Пока мужчины шушукались к ним неожиданно и абсолютно беззвучно подошла одна из дев, и заметили они её лишь когда та устав ожидать на себя реакцию, хлопнула в ладоши.
– Где ваша еда и вода? – спросила она красивым разливающимся девичьим голоском.
Все как один языки проглотили и молча потупили взгляды в землю.
– Бестолочи, – тут же констатировала она всё тем же голоском нежного цветка, развернулась и не издавая ни одного звука, странной скользящей походкой пошла обратно.
Кто-то из мужчин поразился её точёной фигурке, кто-то нежностью её голоса, а Асаргад поразился её беззвучности, тут же сделав вывод, что это не отряд сопровождения как изначально подумал, а скорее всего разведчики, которые даже в обычной повседневной жизни передвигаются словно крадутся. Видимо по-другому уже не могут.
Некоторое время спустя к ним так же, не издавая звуков подошли две девы таща большую кожаную суму, наполненную водой, но пройдя мимо вскочивших на ноги мужчин, прошли к их коням и зашипев по-змеиному, в одно мгновение собрали скакунов вокруг себя будто домашних собачат на кормёжку.

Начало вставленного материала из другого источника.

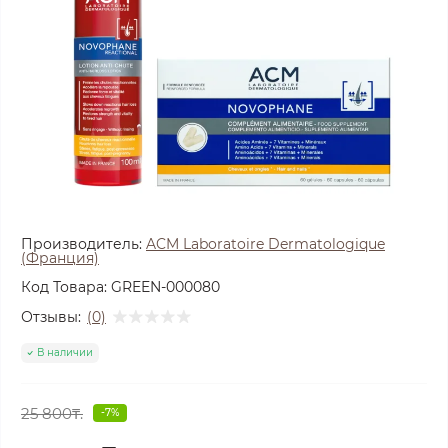
Производитель:
ACM Laboratoire Dermatologique
(Франция)
Код Товара:
GREEN-000080
Отзывы:
(0)
В наличии
25 800₸.
-7%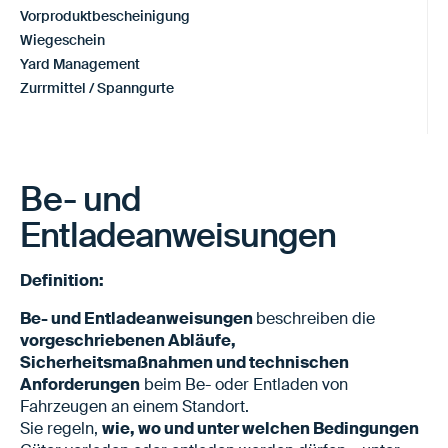
Vorproduktbescheinigung
Wiegeschein
Yard Management
Zurrmittel / Spanngurte
Be- und
Entladeanweisungen
Definition:
Be- und Entladeanweisungen
beschreiben die
vorgeschriebenen Abläufe,
Sicherheitsmaßnahmen und technischen
Anforderungen
beim Be- oder Entladen von
Fahrzeugen an einem Standort.
Sie regeln,
wie, wo und unter welchen Bedingungen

Пошикивая и посвистывая выстроили толкающуюся скотину в очередь и развязав мешок принялись их поить. Притом давали каждому строго определённое количество, управляя четвероногим зверьём исключительно странными на слух звуками.
Остатки кинули Уйбару. Вдоволь там было не напиться, но промочить засохшие глотки получилось. Пили друзья под двумя ничего не выражающими взглядами вполне милых, если не сказать красивых дев, поэтому делёж воды прошёл мирно, без драки. Забрав пустой мешок одна из воительниц почти таким же голоском весеннего цветка, как и у той, что подходила первой, проговорила:
– Когда солнце будет вон там, – и она указала пальцем на точку неба, – доберёмся до воды. Речка будет.

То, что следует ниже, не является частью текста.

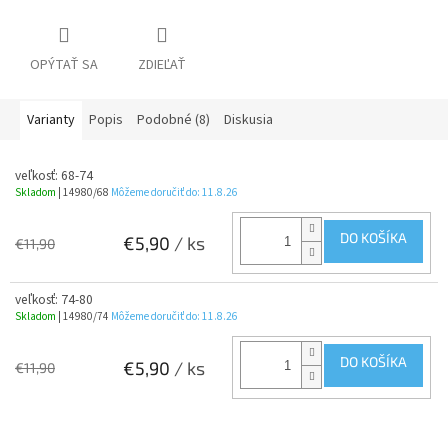
OPÝTAŤ SA
ZDIEĽAŤ
Varianty
Popis
Podobné (8)
Diskusia
veľkosť: 68-74
Skladom
| 14980/68
Môžeme doručiť do:
11.8.26
DO KOŠÍKA
€5,90
/ ks
€11,90
veľkosť: 74-80
Skladom
| 14980/74
Môžeme doručiť do:
11.8.26
DO KOŠÍKA
€5,90
/ ks
€11,90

Девы ушли. Мужчины облегчённо выдохнули.
Так в смешанном состоянии позора, страха, любопытства и не понимания своего туманного будущего молодые люди безропотно двигались куда-то туда, куда их вёл девичий отряд. Вскоре выжженная степь превратилась постепенно в бушующий травяной океан. Дышать стало легче.

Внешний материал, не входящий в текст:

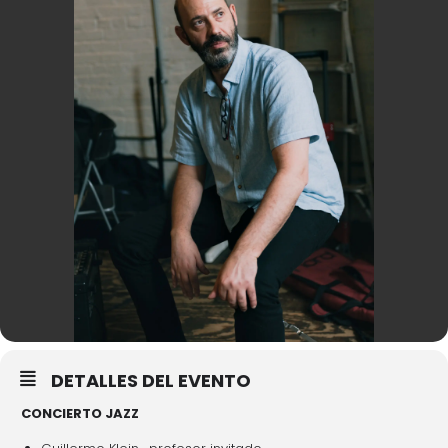
DETALLES DEL EVENTO
CONCIERTO JAZZ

Мелкая речушка с мутной и тёплой как моча водой не шла ни в какое сравнение с их горными реками, но вполне оказалась пригодной для того чтобы утолить жажду как самим, так и коням, показавшись путешественником в раскалённой и высохшей степи подарком самого Ахурамазды. А в конце дня, форсировали довольно большую реку и старшая, когда наконец горцы выкарабкались на противоположный берег, подъехала к горемыкам и спросила назидательным тоном:
– Урок усвоили?
Те в ответ лишь молча кивнули, опустив головы.
– Вот и хорошо. Привыкайте. Вы в степи, а не у себя в диких горах. Здесь правят законы и их надо знать и соблюдать. Исключения из этих законов нет ни для кого, даже для царей. Перед законами степей равны все.
После чего указала друзьям направление, куда им следует двигаться, однозначно давая понять, что наконец-то их пути расходятся.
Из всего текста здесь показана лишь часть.